Também no Texas, segundo o relatório, nove crianças da América Central, entre elas uma adolescente de 16 anos, teriam sido obrigadas a praticar sexo oral em um guarda. Algumas delas teriam sido agredidas por outros guardas. Um deles foi processado. As crianças teriam sofrido retaliações. As que se queixaram teriam sido punidas através de transferência para outras unidades, além de terem comida e assistência médica negadas e serem obrigadas a dormir no chão.

Na Flórida, uma jamaicana que tem dois filhos e mora há 12 anos no país contou que foi estuprada por um agente do ICE na casa dele, em setembro de 2007. O homem deveria transportá-la para outra unidade carcerária na Flórida. “Temi por minha vida”, disse ela, em entrevista ao Miami Herald.

No mesmo ano, a vítima de tráfico humano Michelle N., 47, foi abusada sexualmente por outras detentas que tinham acusações criminais. As presas ocupavam o mesmo dormitório na prisão da Flórida, onde o ICE tinha um contrato para colocar camas. Michelle recebeu sedativos do corpo médico da prisão pois sua saúde mental inspirava cuidados.

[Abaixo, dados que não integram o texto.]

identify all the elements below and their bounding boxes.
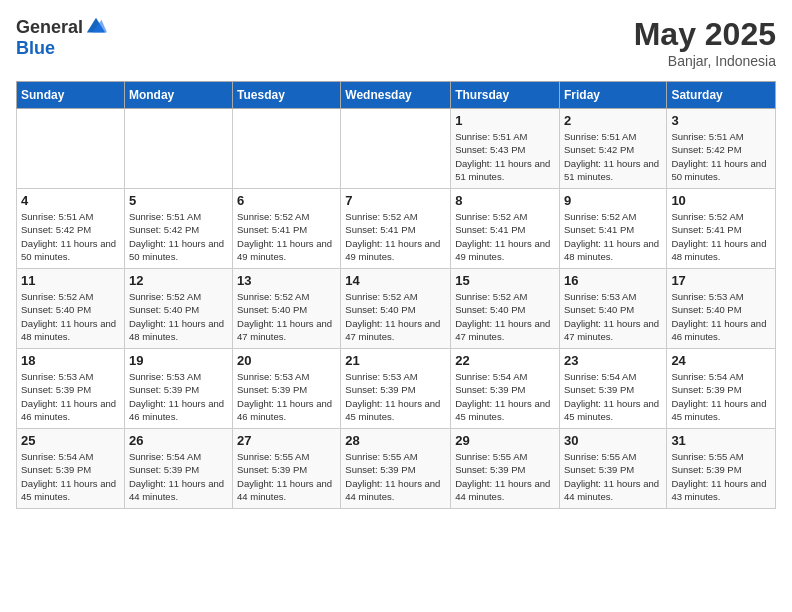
calendar-cell: 21Sunrise: 5:53 AMSunset: 5:39 PMDayligh… — [341, 349, 451, 429]
calendar-week-4: 18Sunrise: 5:53 AMSunset: 5:39 PMDayligh… — [17, 349, 776, 429]
calendar-cell: 15Sunrise: 5:52 AMSunset: 5:40 PMDayligh… — [451, 269, 560, 349]
calendar-week-2: 4Sunrise: 5:51 AMSunset: 5:42 PMDaylight… — [17, 189, 776, 269]
calendar-cell: 18Sunrise: 5:53 AMSunset: 5:39 PMDayligh… — [17, 349, 125, 429]
day-info: Sunrise: 5:51 AMSunset: 5:43 PMDaylight:… — [455, 130, 555, 183]
calendar-cell: 27Sunrise: 5:55 AMSunset: 5:39 PMDayligh… — [233, 429, 341, 509]
title-block: May 2025 Banjar, Indonesia — [634, 16, 776, 69]
day-number: 15 — [455, 273, 555, 288]
day-info: Sunrise: 5:52 AMSunset: 5:41 PMDaylight:… — [455, 210, 555, 263]
day-number: 29 — [455, 433, 555, 448]
day-number: 2 — [564, 113, 662, 128]
day-info: Sunrise: 5:53 AMSunset: 5:40 PMDaylight:… — [671, 290, 771, 343]
calendar-cell: 31Sunrise: 5:55 AMSunset: 5:39 PMDayligh… — [667, 429, 776, 509]
calendar-cell: 11Sunrise: 5:52 AMSunset: 5:40 PMDayligh… — [17, 269, 125, 349]
day-number: 18 — [21, 353, 120, 368]
day-info: Sunrise: 5:52 AMSunset: 5:40 PMDaylight:… — [345, 290, 446, 343]
calendar-cell: 23Sunrise: 5:54 AMSunset: 5:39 PMDayligh… — [559, 349, 666, 429]
logo-text-general: General — [16, 17, 83, 38]
day-number: 5 — [129, 193, 228, 208]
calendar-cell: 14Sunrise: 5:52 AMSunset: 5:40 PMDayligh… — [341, 269, 451, 349]
day-info: Sunrise: 5:52 AMSunset: 5:41 PMDaylight:… — [345, 210, 446, 263]
calendar-table: SundayMondayTuesdayWednesdayThursdayFrid… — [16, 81, 776, 509]
day-info: Sunrise: 5:52 AMSunset: 5:41 PMDaylight:… — [237, 210, 336, 263]
day-info: Sunrise: 5:55 AMSunset: 5:39 PMDaylight:… — [455, 450, 555, 503]
calendar-cell: 1Sunrise: 5:51 AMSunset: 5:43 PMDaylight… — [451, 109, 560, 189]
calendar-cell: 4Sunrise: 5:51 AMSunset: 5:42 PMDaylight… — [17, 189, 125, 269]
calendar-cell — [341, 109, 451, 189]
day-number: 22 — [455, 353, 555, 368]
day-number: 14 — [345, 273, 446, 288]
day-info: Sunrise: 5:52 AMSunset: 5:41 PMDaylight:… — [671, 210, 771, 263]
day-number: 16 — [564, 273, 662, 288]
calendar-cell — [17, 109, 125, 189]
weekday-header-monday: Monday — [124, 82, 232, 109]
day-info: Sunrise: 5:53 AMSunset: 5:39 PMDaylight:… — [237, 370, 336, 423]
calendar-cell: 20Sunrise: 5:53 AMSunset: 5:39 PMDayligh… — [233, 349, 341, 429]
calendar-cell: 16Sunrise: 5:53 AMSunset: 5:40 PMDayligh… — [559, 269, 666, 349]
day-number: 10 — [671, 193, 771, 208]
weekday-header-thursday: Thursday — [451, 82, 560, 109]
day-number: 3 — [671, 113, 771, 128]
calendar-week-5: 25Sunrise: 5:54 AMSunset: 5:39 PMDayligh… — [17, 429, 776, 509]
day-number: 11 — [21, 273, 120, 288]
day-info: Sunrise: 5:53 AMSunset: 5:40 PMDaylight:… — [564, 290, 662, 343]
day-info: Sunrise: 5:52 AMSunset: 5:40 PMDaylight:… — [129, 290, 228, 343]
day-info: Sunrise: 5:54 AMSunset: 5:39 PMDaylight:… — [671, 370, 771, 423]
day-number: 30 — [564, 433, 662, 448]
calendar-cell: 28Sunrise: 5:55 AMSunset: 5:39 PMDayligh… — [341, 429, 451, 509]
day-number: 24 — [671, 353, 771, 368]
day-number: 25 — [21, 433, 120, 448]
weekday-header-saturday: Saturday — [667, 82, 776, 109]
calendar-cell: 26Sunrise: 5:54 AMSunset: 5:39 PMDayligh… — [124, 429, 232, 509]
day-info: Sunrise: 5:53 AMSunset: 5:39 PMDaylight:… — [129, 370, 228, 423]
day-number: 21 — [345, 353, 446, 368]
location-title: Banjar, Indonesia — [634, 53, 776, 69]
day-number: 26 — [129, 433, 228, 448]
calendar-cell: 24Sunrise: 5:54 AMSunset: 5:39 PMDayligh… — [667, 349, 776, 429]
day-info: Sunrise: 5:55 AMSunset: 5:39 PMDaylight:… — [671, 450, 771, 503]
day-number: 4 — [21, 193, 120, 208]
logo-icon — [85, 16, 107, 38]
calendar-cell: 2Sunrise: 5:51 AMSunset: 5:42 PMDaylight… — [559, 109, 666, 189]
day-info: Sunrise: 5:53 AMSunset: 5:39 PMDaylight:… — [21, 370, 120, 423]
calendar-cell: 6Sunrise: 5:52 AMSunset: 5:41 PMDaylight… — [233, 189, 341, 269]
day-info: Sunrise: 5:55 AMSunset: 5:39 PMDaylight:… — [345, 450, 446, 503]
calendar-cell: 8Sunrise: 5:52 AMSunset: 5:41 PMDaylight… — [451, 189, 560, 269]
calendar-cell — [233, 109, 341, 189]
weekday-header-wednesday: Wednesday — [341, 82, 451, 109]
calendar-week-1: 1Sunrise: 5:51 AMSunset: 5:43 PMDaylight… — [17, 109, 776, 189]
calendar-cell: 19Sunrise: 5:53 AMSunset: 5:39 PMDayligh… — [124, 349, 232, 429]
day-info: Sunrise: 5:51 AMSunset: 5:42 PMDaylight:… — [671, 130, 771, 183]
day-info: Sunrise: 5:51 AMSunset: 5:42 PMDaylight:… — [129, 210, 228, 263]
page-header: General Blue May 2025 Banjar, Indonesia — [16, 16, 776, 69]
day-info: Sunrise: 5:55 AMSunset: 5:39 PMDaylight:… — [564, 450, 662, 503]
calendar-cell: 3Sunrise: 5:51 AMSunset: 5:42 PMDaylight… — [667, 109, 776, 189]
day-info: Sunrise: 5:51 AMSunset: 5:42 PMDaylight:… — [21, 210, 120, 263]
calendar-cell — [124, 109, 232, 189]
day-info: Sunrise: 5:54 AMSunset: 5:39 PMDaylight:… — [129, 450, 228, 503]
calendar-cell: 5Sunrise: 5:51 AMSunset: 5:42 PMDaylight… — [124, 189, 232, 269]
weekday-header-friday: Friday — [559, 82, 666, 109]
logo: General Blue — [16, 16, 107, 59]
day-number: 6 — [237, 193, 336, 208]
day-number: 1 — [455, 113, 555, 128]
day-info: Sunrise: 5:53 AMSunset: 5:39 PMDaylight:… — [345, 370, 446, 423]
weekday-header-tuesday: Tuesday — [233, 82, 341, 109]
month-title: May 2025 — [634, 16, 776, 53]
day-number: 7 — [345, 193, 446, 208]
day-info: Sunrise: 5:54 AMSunset: 5:39 PMDaylight:… — [455, 370, 555, 423]
day-number: 31 — [671, 433, 771, 448]
weekday-header-sunday: Sunday — [17, 82, 125, 109]
calendar-cell: 12Sunrise: 5:52 AMSunset: 5:40 PMDayligh… — [124, 269, 232, 349]
day-info: Sunrise: 5:51 AMSunset: 5:42 PMDaylight:… — [564, 130, 662, 183]
day-info: Sunrise: 5:52 AMSunset: 5:40 PMDaylight:… — [455, 290, 555, 343]
calendar-cell: 30Sunrise: 5:55 AMSunset: 5:39 PMDayligh… — [559, 429, 666, 509]
calendar-week-3: 11Sunrise: 5:52 AMSunset: 5:40 PMDayligh… — [17, 269, 776, 349]
calendar-cell: 25Sunrise: 5:54 AMSunset: 5:39 PMDayligh… — [17, 429, 125, 509]
calendar-cell: 9Sunrise: 5:52 AMSunset: 5:41 PMDaylight… — [559, 189, 666, 269]
day-number: 23 — [564, 353, 662, 368]
day-info: Sunrise: 5:52 AMSunset: 5:40 PMDaylight:… — [21, 290, 120, 343]
day-number: 17 — [671, 273, 771, 288]
calendar-cell: 7Sunrise: 5:52 AMSunset: 5:41 PMDaylight… — [341, 189, 451, 269]
calendar-cell: 22Sunrise: 5:54 AMSunset: 5:39 PMDayligh… — [451, 349, 560, 429]
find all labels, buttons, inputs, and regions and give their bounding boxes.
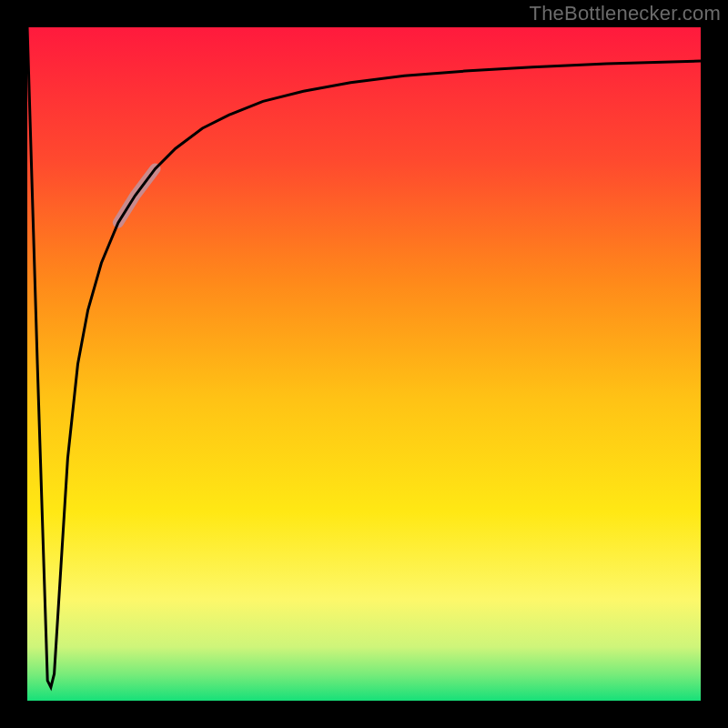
watermark-label: TheBottlenecker.com xyxy=(530,2,721,25)
plot-background xyxy=(27,27,701,701)
chart-container: TheBottlenecker.com xyxy=(0,0,728,728)
bottleneck-chart xyxy=(0,0,728,728)
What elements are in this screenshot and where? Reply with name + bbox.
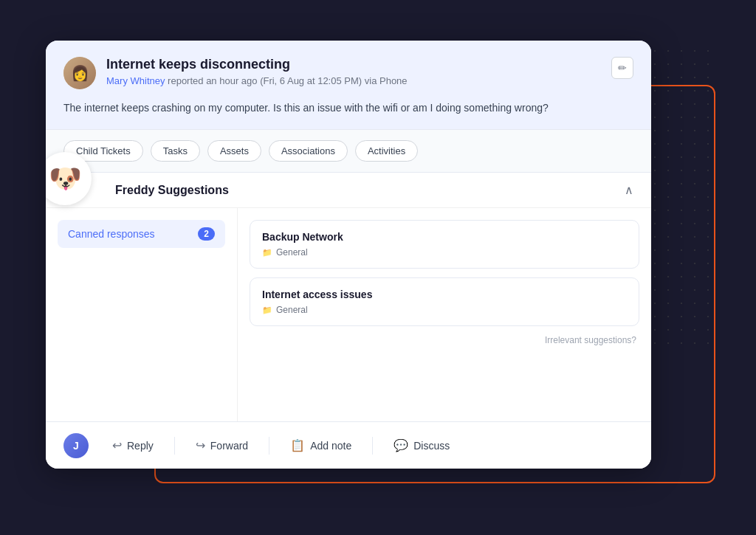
suggestion-category-0: General [276, 247, 308, 258]
forward-label: Forward [210, 440, 248, 452]
discuss-label: Discuss [413, 440, 450, 452]
divider-1 [174, 437, 175, 455]
main-card: 👩 Internet keeps disconnecting Mary Whit… [46, 41, 651, 469]
tab-activities[interactable]: Activities [355, 140, 418, 162]
ticket-meta-suffix: reported an hour ago (Fri, 6 Aug at 12:0… [168, 75, 407, 86]
forward-icon: ↪ [196, 438, 205, 452]
canned-responses-label: Canned responses [68, 228, 155, 240]
user-avatar: J [63, 433, 89, 458]
divider-2 [269, 437, 269, 455]
add-note-button[interactable]: 📋 Add note [275, 431, 366, 460]
ticket-title: Internet keeps disconnecting [106, 57, 601, 72]
reporter-name: Mary Whitney [106, 75, 165, 86]
add-note-icon: 📋 [290, 438, 305, 452]
reply-button[interactable]: ↩ Reply [97, 431, 168, 460]
tabs-bar: Child Tickets Tasks Assets Associations … [46, 130, 651, 173]
freddy-header: 🐶 Freddy Suggestions ∧ [46, 173, 651, 208]
freddy-avatar: 🐶 [46, 152, 92, 205]
add-note-label: Add note [310, 440, 351, 452]
tab-tasks[interactable]: Tasks [151, 140, 200, 162]
irrelevant-label[interactable]: Irrelevant suggestions? [250, 335, 639, 345]
discuss-icon: 💬 [394, 438, 408, 452]
suggestion-card-1[interactable]: Internet access issues 📁 General [250, 277, 639, 326]
discuss-button[interactable]: 💬 Discuss [379, 431, 464, 460]
freddy-section: 🐶 Freddy Suggestions ∧ Canned responses … [46, 173, 651, 421]
edit-icon: ✏ [618, 62, 627, 74]
suggestion-category-1: General [276, 305, 308, 315]
suggestion-card-0[interactable]: Backup Network 📁 General [250, 220, 639, 269]
canned-responses-count: 2 [198, 227, 215, 241]
collapse-icon[interactable]: ∧ [625, 183, 633, 197]
ticket-info: Internet keeps disconnecting Mary Whitne… [106, 57, 601, 86]
ticket-meta: Mary Whitney reported an hour ago (Fri, … [106, 75, 601, 86]
folder-icon-1: 📁 [262, 306, 272, 315]
reporter-avatar: 👩 [63, 57, 96, 89]
left-panel: Canned responses 2 [46, 208, 238, 421]
ticket-body: The internet keeps crashing on my comput… [63, 100, 633, 116]
right-panel: Backup Network 📁 General Internet access… [238, 208, 651, 421]
tab-assets[interactable]: Assets [207, 140, 261, 162]
suggestion-title-0: Backup Network [262, 231, 627, 243]
folder-icon-0: 📁 [262, 248, 272, 258]
forward-button[interactable]: ↪ Forward [181, 431, 263, 460]
action-bar: J ↩ Reply ↪ Forward 📋 Add note 💬 Discuss [46, 421, 651, 469]
divider-3 [372, 437, 373, 455]
suggestion-tag-0: 📁 General [262, 247, 627, 258]
freddy-content: Canned responses 2 Backup Network 📁 Gene… [46, 208, 651, 421]
suggestion-tag-1: 📁 General [262, 305, 627, 315]
tab-associations[interactable]: Associations [269, 140, 348, 162]
canned-responses-item[interactable]: Canned responses 2 [58, 220, 225, 248]
reply-icon: ↩ [112, 438, 122, 452]
suggestion-title-1: Internet access issues [262, 289, 627, 300]
reply-label: Reply [127, 440, 154, 452]
edit-button[interactable]: ✏ [611, 57, 633, 79]
ticket-header: 👩 Internet keeps disconnecting Mary Whit… [46, 41, 651, 130]
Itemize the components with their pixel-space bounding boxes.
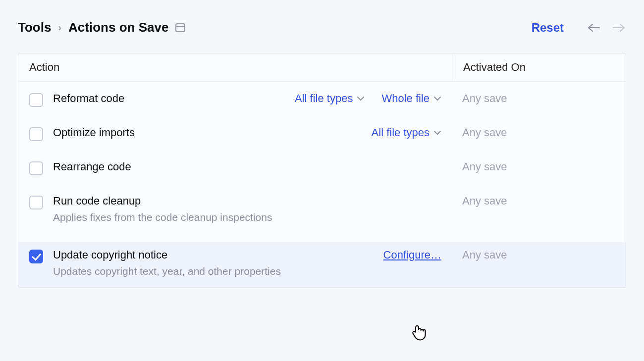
- table-row: Run code cleanup Applies fixes from the …: [18, 194, 626, 223]
- row-label: Rearrange code: [53, 160, 431, 173]
- cursor-hand-icon: [410, 323, 428, 341]
- settings-header: Tools › Actions on Save Reset: [18, 20, 626, 35]
- chevron-down-icon: [433, 130, 441, 135]
- svg-rect-0: [176, 24, 185, 32]
- scope-dropdown[interactable]: Whole file: [381, 92, 441, 105]
- row-description: Updates copyright text, year, and other …: [53, 265, 374, 277]
- breadcrumb-parent[interactable]: Tools: [18, 20, 51, 35]
- actions-table: Action Activated On Reformat code All fi…: [18, 53, 626, 288]
- window-icon: [175, 23, 185, 32]
- update-copyright-checkbox[interactable]: [29, 250, 43, 263]
- dropdown-label: Whole file: [381, 92, 429, 105]
- breadcrumb-separator: ›: [58, 22, 61, 33]
- column-activated: Activated On: [452, 53, 626, 81]
- row-label: Reformat code: [53, 92, 285, 105]
- activated-on-value: Any save: [452, 92, 626, 105]
- file-types-dropdown[interactable]: All file types: [295, 92, 365, 105]
- breadcrumb: Tools › Actions on Save: [18, 20, 185, 35]
- breadcrumb-current: Actions on Save: [68, 20, 168, 35]
- column-action: Action: [18, 53, 452, 81]
- forward-arrow-icon[interactable]: [611, 23, 626, 33]
- activated-on-value: Any save: [452, 195, 626, 207]
- configure-link[interactable]: Configure…: [383, 249, 441, 261]
- table-row: Update copyright notice Updates copyrigh…: [18, 242, 626, 287]
- activated-on-value: Any save: [452, 126, 626, 139]
- row-label: Update copyright notice: [53, 249, 374, 261]
- run-code-cleanup-checkbox[interactable]: [29, 196, 43, 209]
- chevron-down-icon: [357, 96, 365, 101]
- row-label: Run code cleanup: [53, 195, 431, 207]
- rearrange-code-checkbox[interactable]: [29, 161, 43, 175]
- chevron-down-icon: [433, 96, 441, 101]
- activated-on-value: Any save: [452, 249, 626, 261]
- dropdown-label: All file types: [295, 92, 353, 105]
- table-row: Optimize imports All file types Any save: [18, 126, 626, 141]
- optimize-imports-checkbox[interactable]: [29, 127, 43, 141]
- activated-on-value: Any save: [452, 160, 626, 173]
- row-description: Applies fixes from the code cleanup insp…: [53, 211, 431, 223]
- table-row: Rearrange code Any save: [18, 160, 626, 175]
- dropdown-label: All file types: [372, 126, 429, 139]
- table-row: Reformat code All file types Whole file: [18, 92, 626, 107]
- reset-link[interactable]: Reset: [532, 21, 564, 35]
- reformat-code-checkbox[interactable]: [29, 93, 43, 107]
- header-actions: Reset: [532, 21, 626, 35]
- file-types-dropdown[interactable]: All file types: [372, 126, 441, 139]
- back-arrow-icon[interactable]: [587, 23, 601, 33]
- row-label: Optimize imports: [53, 126, 362, 139]
- table-header: Action Activated On: [18, 53, 626, 82]
- nav-arrows: [587, 23, 626, 33]
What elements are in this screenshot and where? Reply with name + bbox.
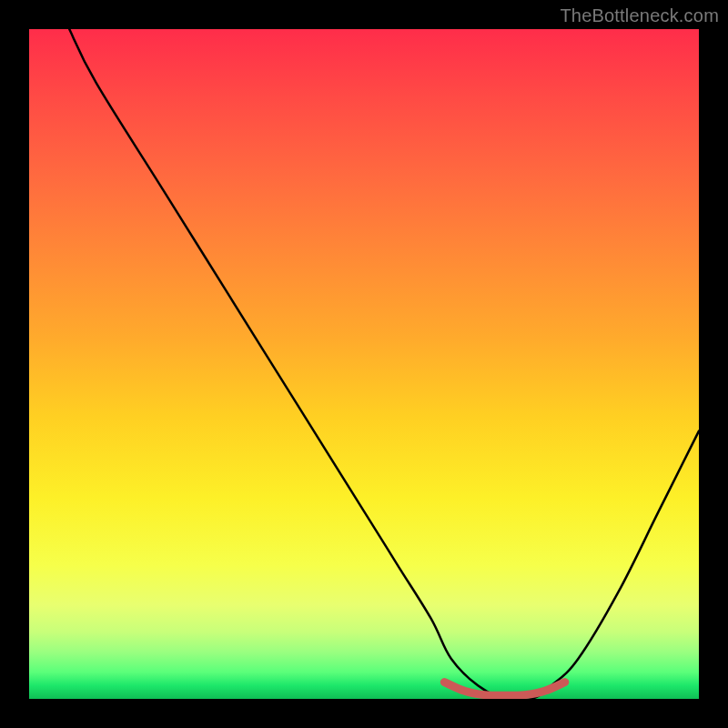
plot-area bbox=[29, 29, 699, 699]
curve-layer bbox=[29, 29, 699, 699]
bottleneck-curve bbox=[69, 29, 699, 699]
watermark-text: TheBottleneck.com bbox=[560, 5, 719, 26]
minimum-band bbox=[444, 682, 565, 696]
chart-frame: TheBottleneck.com bbox=[0, 0, 728, 728]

Depois de ser vítima de violência doméstica, Lydia S., 51, sofreu humilhações em uma prisão no Arizona, em 2006. Em entrevista a HRW, dois anos depois, a imigrante contou que ela e as outras detentas, inclusive as que tinham acusações criminais, foram obrigadas a ficarem completamente nuas e caminhar em círculos, na frente das guardas femininas. As guardas obrigaram-nas ainda a se curvar e tossir, pois buscavam por drogas. “Tudo o que conseguia fazer era chorar. Eu estava em choque”, contou Lydia.

O relatório da HRW cita ainda abusos sexuais ocorridos em unidades prisionais nos estados de New Jersey, Nova York, Wisconsin, Califórnia e Washington.